WORK REQUEST - Your output must reproduce all the records below precisely and contain no pictures.

Saved entries -
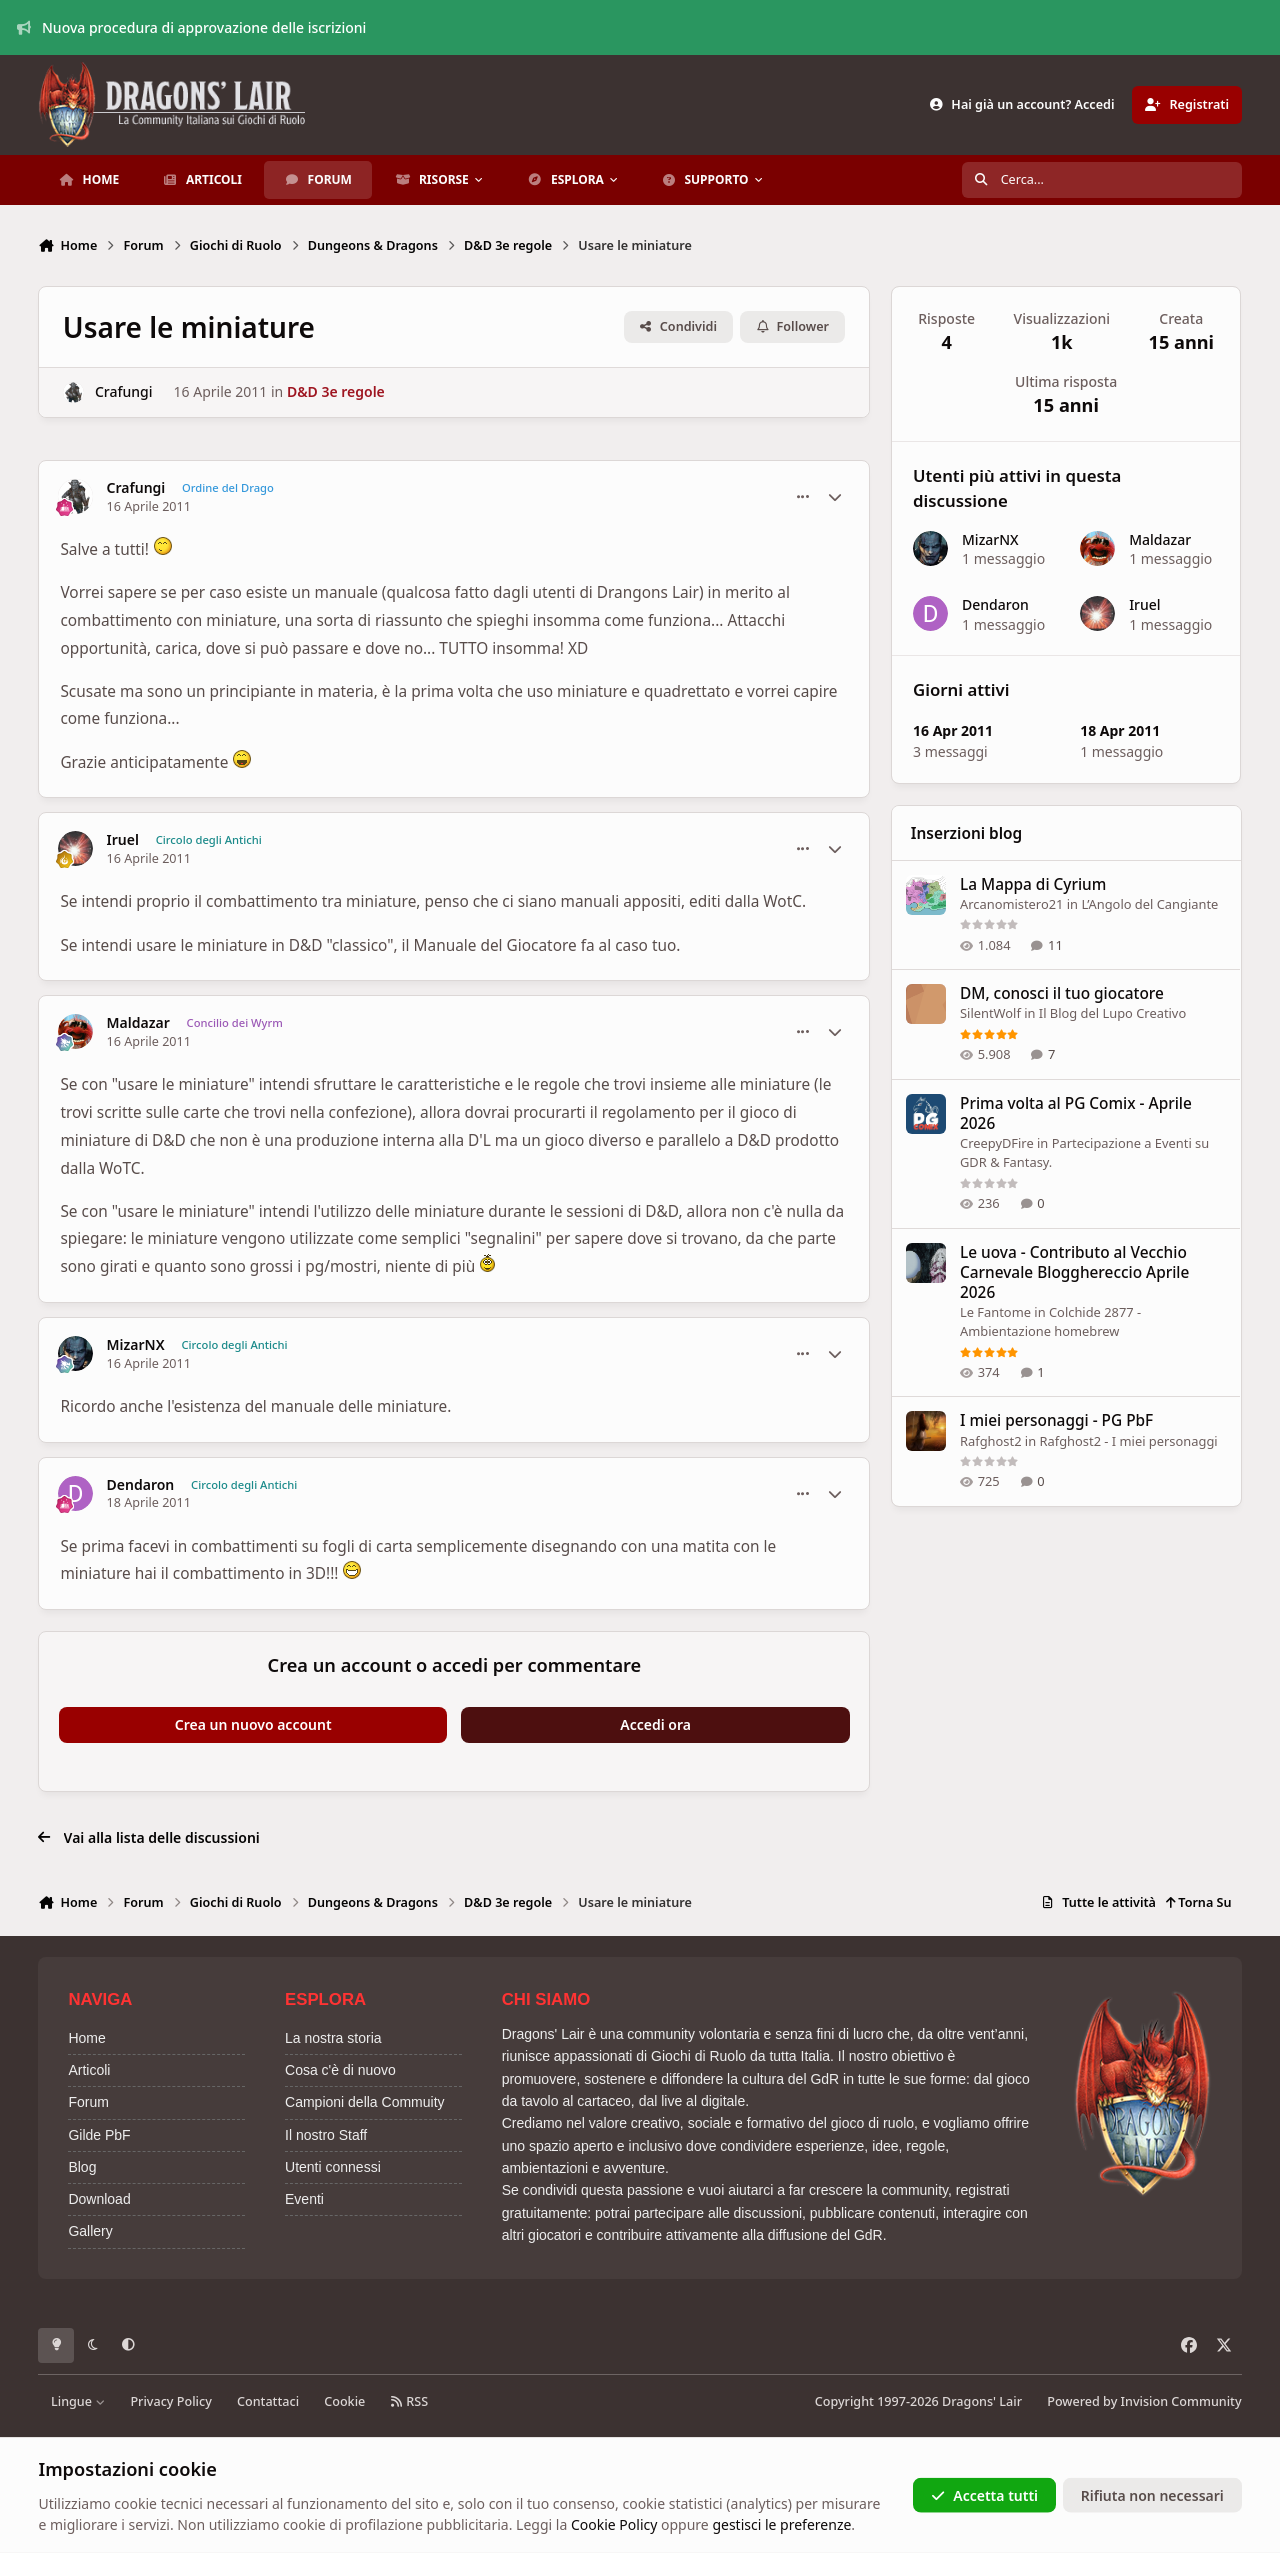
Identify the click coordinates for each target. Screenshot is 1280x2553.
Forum (88, 2102)
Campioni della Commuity (365, 2102)
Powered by (1144, 2401)
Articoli (89, 2070)
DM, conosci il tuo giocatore (1062, 994)
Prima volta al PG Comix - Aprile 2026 (1076, 1113)
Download (99, 2199)
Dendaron (141, 1485)
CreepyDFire (997, 1143)
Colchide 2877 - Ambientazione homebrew (1050, 1322)
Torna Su (1198, 1902)
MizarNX (136, 1345)
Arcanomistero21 (1011, 904)
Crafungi (124, 391)
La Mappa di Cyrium (1033, 884)
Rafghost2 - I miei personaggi (1129, 1441)
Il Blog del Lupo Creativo (1112, 1014)
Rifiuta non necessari (1152, 2494)
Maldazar (138, 1023)
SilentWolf (990, 1014)
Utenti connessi (333, 2167)
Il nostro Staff (326, 2135)
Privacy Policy (170, 2401)
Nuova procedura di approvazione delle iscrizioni (192, 27)
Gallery (90, 2231)
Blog (82, 2167)
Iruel (123, 840)
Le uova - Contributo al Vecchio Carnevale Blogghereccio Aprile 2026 (1074, 1272)
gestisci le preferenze (781, 2524)
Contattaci (268, 2401)
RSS (409, 2401)
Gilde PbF (99, 2135)
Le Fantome (995, 1312)
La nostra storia (333, 2038)
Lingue (78, 2401)
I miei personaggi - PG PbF (1056, 1421)
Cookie (344, 2401)
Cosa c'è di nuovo (340, 2070)
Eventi (304, 2199)
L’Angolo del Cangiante (1150, 904)
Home (86, 2038)
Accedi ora (655, 1724)
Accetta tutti (984, 2494)
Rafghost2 (991, 1441)
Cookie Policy (614, 2524)
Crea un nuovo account (253, 1724)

RESPONSE FOR THIS EXERCISE -
Identify the click coordinates for each target. Screenshot is 1280x2553.
Forum (88, 2102)
Campioni della Commuity (365, 2102)
Powered by (1144, 2401)
Articoli (89, 2070)
DM, conosci il tuo giocatore (1062, 994)
Prima volta al PG Comix - Aprile 2026 (1076, 1113)
Download (99, 2199)
Dendaron (141, 1485)
CreepyDFire (997, 1143)
Colchide 2877 - Ambientazione homebrew (1050, 1322)
Torna Su (1198, 1902)
MizarNX (136, 1345)
Arcanomistero21 (1011, 904)
Crafungi (124, 391)
La Mappa di Cyrium (1033, 884)
Rafghost2 - I miei personaggi (1129, 1441)
Il Blog del Lupo Creativo (1112, 1014)
Rifiuta non necessari (1152, 2494)
Maldazar (138, 1023)
SilentWolf (990, 1014)
Utenti connessi (333, 2167)
Il nostro Staff (326, 2135)
Privacy Policy (170, 2401)
Nuova procedura di approvazione delle iscrizioni (192, 27)
Gallery (90, 2231)
Blog (82, 2167)
Iruel (123, 840)
Le uova - Contributo al Vecchio Carnevale Blogghereccio Aprile 2026 (1074, 1272)
gestisci le preferenze (781, 2524)
Contattaci (268, 2401)
RSS (409, 2401)
Gilde PbF (99, 2135)
Le Fantome (995, 1312)
La nostra storia (333, 2038)
Lingue (78, 2401)
I miei personaggi - PG PbF (1056, 1421)
Cookie (344, 2401)
Cosa c'è di nuovo (340, 2070)
Eventi (304, 2199)
L’Angolo del Cangiante (1150, 904)
Home (86, 2038)
Accedi ora (655, 1724)
Accetta tutti (984, 2494)
Rafghost2 (991, 1441)
Cookie Policy (614, 2524)
Crea un nuovo account (253, 1724)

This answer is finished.